Given the isosceles triangle $ABC$, in which $AB$ is 12 inches and the altitude $CD$ is 3 inches, find the point $P$ on CD such that the sum of the distances of P from the vertices is a minimum.

This problem seemed fairly simple. Here's the equation that I set up:

$$2\sqrt{x^2+36} + 3 - x = d$$

Then, I took the derivative, set it to zero, and hoped to find the minimum: $$2 \cdot 2x \cdot \frac{1}{2} \cdot \frac{1}{\sqrt{x^2+36}} -1 = d'$$ $$\frac{2x}{\sqrt{x^2+36}} = 1$$ $$4x^2 = x^2 + 36$$ $$x = 2\sqrt{3}$$

Firstly, my book says the answer should be where the point C lies (i.e, the length $x = 3$ inches). Secondly, $2\sqrt{3} > 3$.

If I'm right, I would like to know how to interpret this result (as I had obtained similar answers for previous questions). If I'm not right, I would like to know how I screwed up something so basic so I can then proceed to bash my head on the wall for the next few hours (not really).

Thanks.

Edit: Here's a better picture.

Answer 1

You do not explain how you derive your governing equation; things might have gone wrong somewhere there. Consider this:

If we make the point $A$ our origin of coordinates, then $B$ becomes $(12,0)$ and $C$ becomes $(m,3)$, where $0<m<12,$ indicates the length of $AD.$ The distances from our point $(m,y)$ from the three vertices is as follows: $$\begin{align}{|PA|=\sqrt{y^2+m^2}\\ |PB|=\sqrt{y^2+(m-12)^2}\\ |PC|=\sqrt{(y-3)^2}\\ }\end{align},$$ so that it is their sum that you want to minimize as $y$ varies in the bounds $[0,3].$

You should be able to continue from here?

Edit: When I took note of the fact that $|AC|=|CB|,$ so that consequently, $m=6,$ and simplified, differentiated and set to nullity, I got $$4y^2(y-3)^2=(3-y)^2(y^2+36).$$ It is now easy to see where OP lost his solution, since it is very tempting to cancel the equal factors; but recall that $3$ is in the domain of $y,$ so that we cannot legitimately cancel. Thus, letting $K=(3-y)^2,$ we get $$(4y^2-y^2-36)K=0,$$ from which we also get the possibility $y=3.$

Hope OP doesn't bang his head on a wall. :)

Answer 2

First observe that your function $d$ is a decreasing function of $x (\because$ its derivative is negative $\forall x\in[0,3])$.

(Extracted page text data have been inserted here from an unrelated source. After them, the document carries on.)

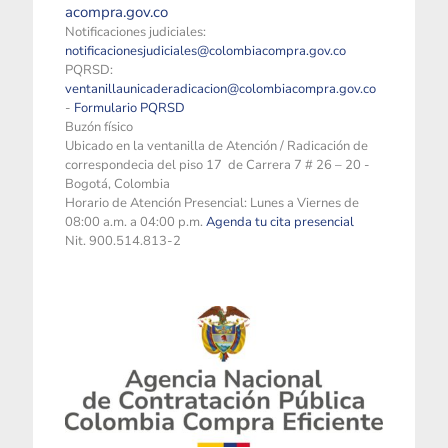
acompra.gov.co
Notificaciones judiciales:
notificacionesjudiciales@colombiacompra.gov.co
PQRSD:
ventanillaunicaderadicacion@colombiacompra.gov.co
-
Formulario PQRSD
Buzón físico
Ubicado en la ventanilla de Atención / Radicación de
correspondecia del piso 17 de Carrera 7 # 26 – 20 -
Bogotá, Colombia
Horario de Atención Presencial: Lunes a Viernes de
08:00 a.m. a 04:00 p.m.
Agenda tu cita presencial
Nit. 900.514.813-2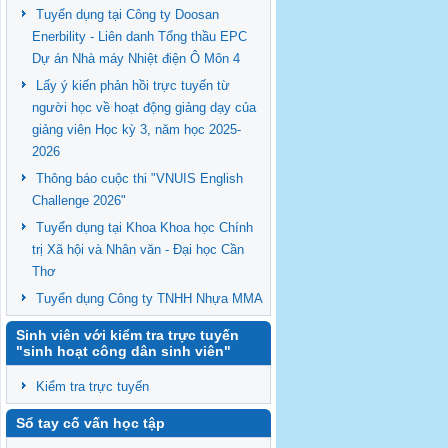
Tuyển dụng tại Công ty Doosan
Enerbility - Liên danh Tổng thầu EPC
Dự án Nhà máy Nhiệt điện Ô Môn 4
Lấy ý kiến phản hồi trực tuyến từ
người học về hoạt động giảng dạy của
giảng viên Học kỳ 3, năm học 2025-
2026
Thông báo cuộc thi "VNUIS English
Challenge 2026"
Tuyển dụng tại Khoa Khoa học Chính
trị Xã hội và Nhân văn - Đại học Cần
Thơ
Tuyển dụng Công ty TNHH Nhựa MMA
Sinh viên với kiểm tra trực tuyến
"sinh hoạt công dân sinh viên"
Kiểm tra trực tuyến
Sổ tay cố vấn học tập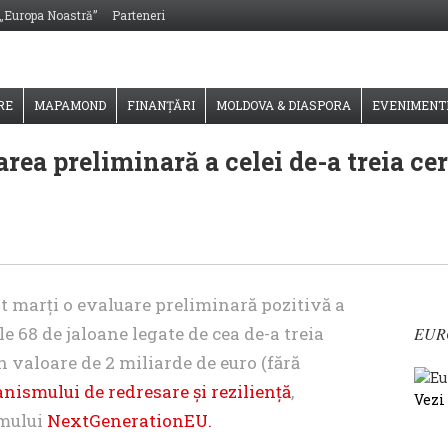
 „Europa Noastră”
Parteneri
RE
MAPAMOND
FINANȚĂRI
MOLDOVA & DIASPORA
EVENIMENT
ea preliminară a celei de-a treia cer
 marți o evaluare preliminară pozitivă a
ele 68 de jaloane
legate de cea de-a treia
EUR
n valoare de 2 miliarde de euro (fără
nismului de redresare și reziliență
,
Vezi
amului
NextGenerationEU.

Now, since we are restricted in this interval only, the required minimum occurs at $x=3$.

Hope it helps:)

Answer 3

Alright, so I think I understand why the answer is $x = 3$. If my equation is correct, then what I've found is the relative minimum of the function. However, we must find the absolute minimum, i.e, the minimum of the function in between the interval [a, b] (in this case $a=0$ and $b=3$). Therefore, because $b < 2\sqrt{3}$, the solution within the interval [0, 3] is $x = 3$. This point was made by @Allawonder and @Martund

If my reasoning is incorrect, then I would love feedback.